Анна быстро отвернулась, чтобы он не увидел слезы в ее глазах. Каким бы добрым ни было его поддразнивание, он походил на благодушного дядюшку, утешающего упитанного ребенка, которого ему жалко. Гленн не шутил бы так, если бы допускал хотя бы малейшую возможность, что Анна воспримет его слова всерьез.
Анна была уже достаточно далеко, когда услышала, как они смеются. Кровь прилила к ее щекам. «Вот что значит быть толстой, — подумала она. — Постоянно находишься в напряжении и, когда слышишь, как люди смеются, всегда принимаешь это на свой счет».
Было почти шесть часов. Солнце скользнуло по выступам далеких гор и вышло на опиравшееся на колонны парадное крыльцо. Когда Анна позвонила домой, чтобы сказать, что она задержится, Эдна немного поворчала, и это не сулило ничего хорошего. Бетти снова выкидывала номера — Анна поняла это по усталому голосу Эдны. Сегодня вечером не будет ни горячей ванны, ни книги, с которой можно было бы свернуться калачиком. Анне повезет, если она успеет перекусить чем-нибудь на ходу.

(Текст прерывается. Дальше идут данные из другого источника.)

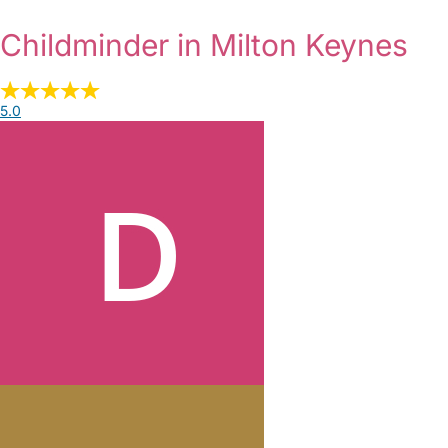
Childminder in Milton Keynes
5.0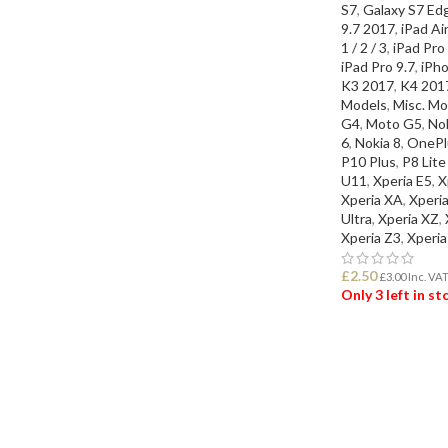
S7
,
Galaxy S7 Ed
9.7 2017
,
iPad Air
1 / 2 / 3
,
iPad Pro
iPad Pro 9.7
,
iPho
K3 2017
,
K4 201
Models
,
Misc. Mo
G4
,
Moto G5
,
Nok
6
,
Nokia 8
,
OnePl
P10 Plus
,
P8 Lit
U11
,
Xperia E5
,
X
Xperia XA
,
Xperi
Ultra
,
Xperia XZ
,
Xperia Z3
,
Xperia
£
2.50
£
3.00
Inc. VA
Only 3 left in s
ADD TO BASK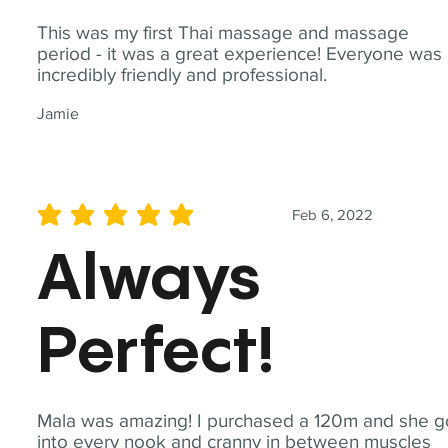
This was my first Thai massage and massage
period - it was a great experience! Everyone was
incredibly friendly and professional.
Jamie
Feb 6, 2022
average rating is 5 out of 5
Always
Perfect!
Mala was amazing! I purchased a 120m and she g
into every nook and cranny in between muscles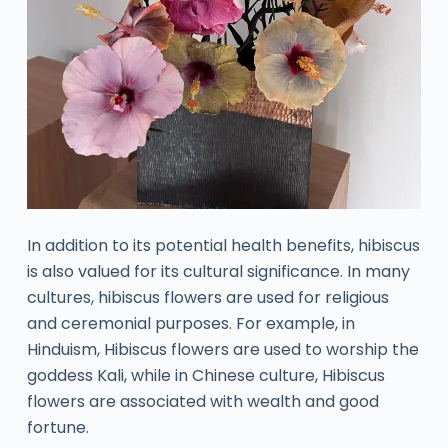
In addition to its potential health benefits, hibiscus
is also valued for its cultural significance. In many
cultures, hibiscus flowers are used for religious
and ceremonial purposes. For example, in
Hinduism, Hibiscus flowers are used to worship the
goddess Kali, while in Chinese culture, Hibiscus
flowers are associated with wealth and good
fortune.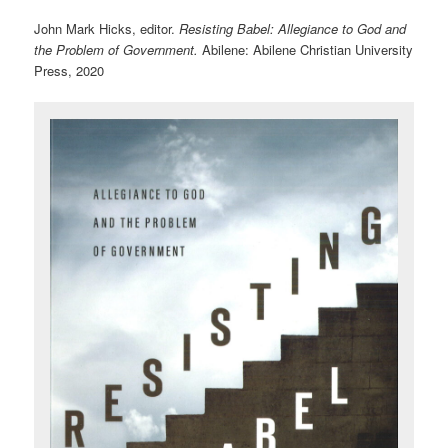
John Mark Hicks, editor.
Resisting Babel: Allegiance to God and
the Problem of Government.
Abilene: Abilene Christian University
Press, 2020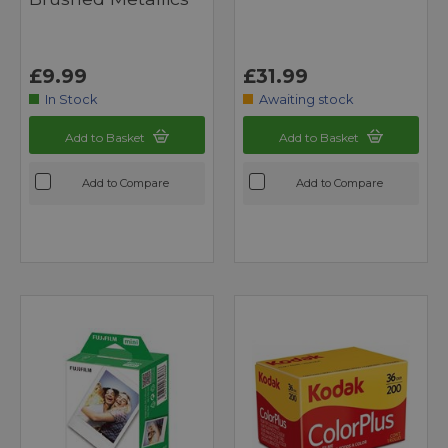
£9.99
£31.99
In Stock
Awaiting stock
Add to Basket
Add to Basket
Add to Compare
Add to Compare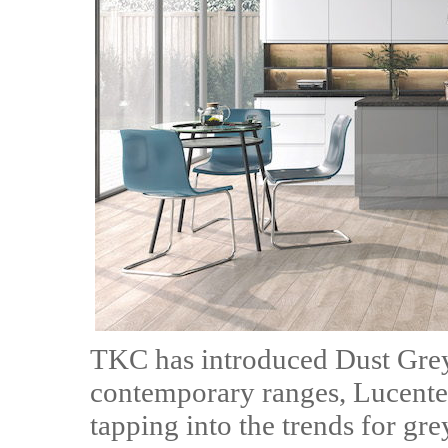
TKC has introduced Dust Grey 
contemporary ranges, Lucente 
tapping into the trends for grey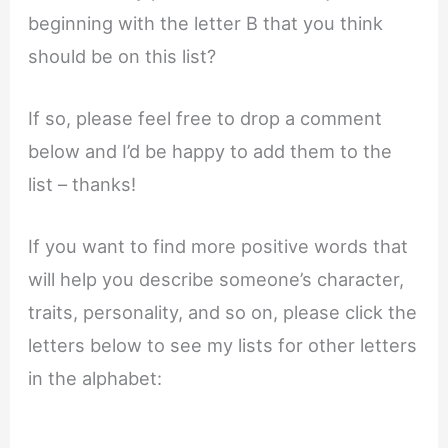
beginning with the letter B that you think
should be on this list?
If so, please feel free to drop a comment
below and I’d be happy to add them to the
list – thanks!
If you want to find more positive words that
will help you describe someone’s character,
traits, personality, and so on, please click the
letters below to see my lists for other letters
in the alphabet: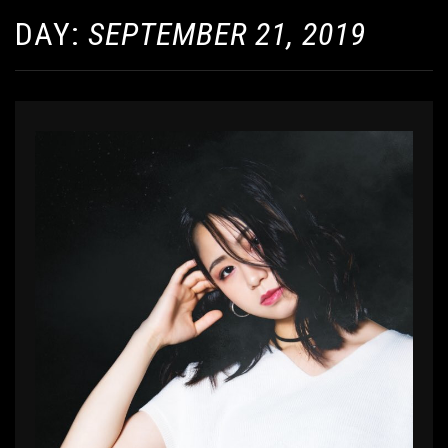
DAY:
SEPTEMBER 21, 2019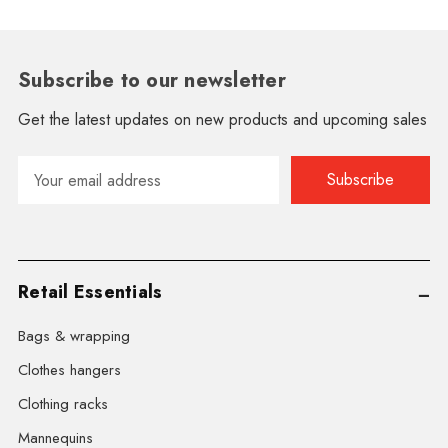
Subscribe to our newsletter
Get the latest updates on new products and upcoming sales
Email
Address
Retail Essentials
Bags & wrapping
Clothes hangers
Clothing racks
Mannequins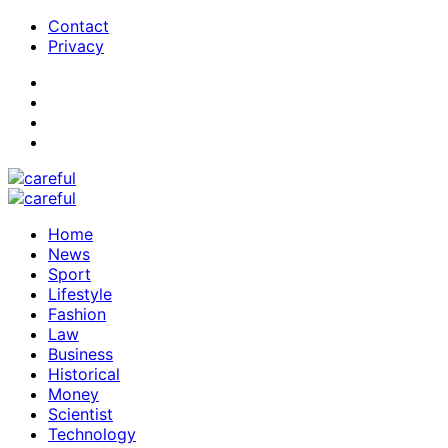
Contact
Privacy
Home
News
Sport
Lifestyle
Fashion
Law
Business
Historical
Money
Scientist
Technology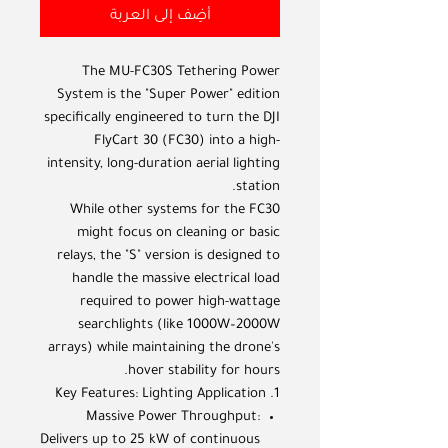
أضِف إلى العربة
The MU-FC30S Tethering Power
System is the "Super Power" edition
specifically engineered to turn the DJI
FlyCart 30 (FC30) into a high-
intensity, long-duration aerial lighting
station.
While other systems for the FC30
might focus on cleaning or basic
relays, the "S" version is designed to
handle the massive electrical load
required to power high-wattage
searchlights (like 1000W–2000W
arrays) while maintaining the drone's
hover stability for hours.
1. Key Features: Lighting Application
Massive Power Throughput:
Delivers up to 25 kW of continuous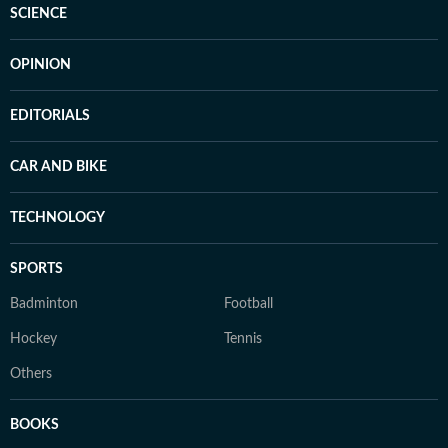
SCIENCE
OPINION
EDITORIALS
CAR AND BIKE
TECHNOLOGY
SPORTS
Badminton
Football
Hockey
Tennis
Others
BOOKS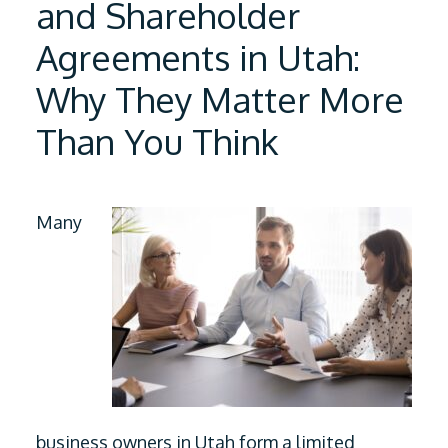
and Shareholder
Agreements in Utah:
Why They Matter More
Than You Think
Many
business owners in Utah form a limited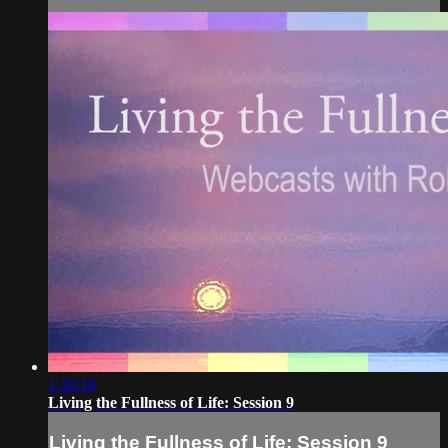
1:18:18
Living the Fullness of Life: Session 9
Living the Fullness of Life: Session 9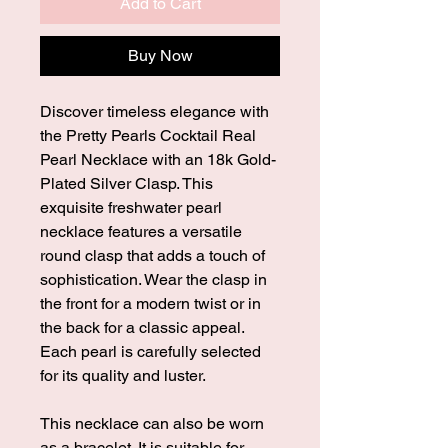
Add to Cart
Buy Now
Discover timeless elegance with
the Pretty Pearls Cocktail Real
Pearl Necklace with an 18k Gold-
Plated Silver Clasp. This
exquisite freshwater pearl
necklace features a versatile
round clasp that adds a touch of
sophistication. Wear the clasp in
the front for a modern twist or in
the back for a classic appeal.
Each pearl is carefully selected
for its quality and luster.
This necklace can also be worn
as a bracelet. It is suitable for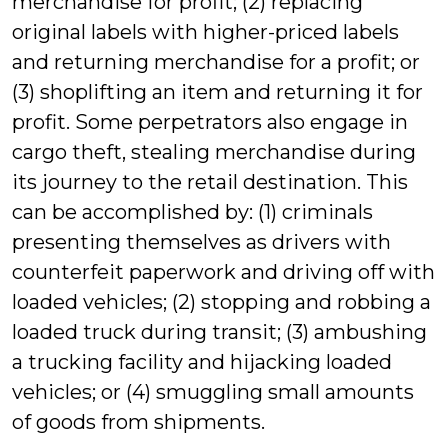
merchandise for profit; (2) replacing
original labels with higher-priced labels
and returning merchandise for a profit; or
(3) shoplifting an item and returning it for
profit. Some perpetrators also engage in
cargo theft, stealing merchandise during
its journey to the retail destination. This
can be accomplished by: (1) criminals
presenting themselves as drivers with
counterfeit paperwork and driving off with
loaded vehicles; (2) stopping and robbing a
loaded truck during transit; (3) ambushing
a trucking facility and hijacking loaded
vehicles; or (4) smuggling small amounts
of goods from shipments.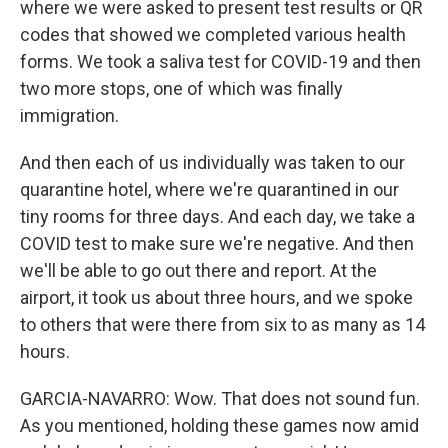
where we were asked to present test results or QR
codes that showed we completed various health
forms. We took a saliva test for COVID-19 and then
two more stops, one of which was finally
immigration.
And then each of us individually was taken to our
quarantine hotel, where we're quarantined in our
tiny rooms for three days. And each day, we take a
COVID test to make sure we're negative. And then
we'll be able to go out there and report. At the
airport, it took us about three hours, and we spoke
to others that were there from six to as many as 14
hours.
GARCIA-NAVARRO: Wow. That does not sound fun.
As you mentioned, holding these games now amid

Несмотря на это Анна ехала медленно, осторожно направляя свою старую синюю «Короллу» к высоким кованым железным воротам на въезде в поместье — самое известное в Карсон-Спрингс, расположенное на двадцати акрах земли. Там были пруд с лилиями, оранжерея с орхидеями и сад роз, который мог конкурировать с садом в Белом доме. «Нет смысла рисковать без нужды», — подумала Анна, когда ехала вниз по крутой дороге каньона к раскинувшейся внизу долине. Что будет с Бетти, если она, Анна, окажется нетрудоспособной?
Анна знала, что думают люди: что им обеим было бы лучше, если бы Бетти жила в доме для престарелых. Но видели ли они эти дома? Знают ли они, что там происходит? И все было не так просто. Страховой полис не покрывал полный медицинский уход, поэтому Анне пришлось бы продать дом Бетти — единственный дом, который когда-либо был у Анны.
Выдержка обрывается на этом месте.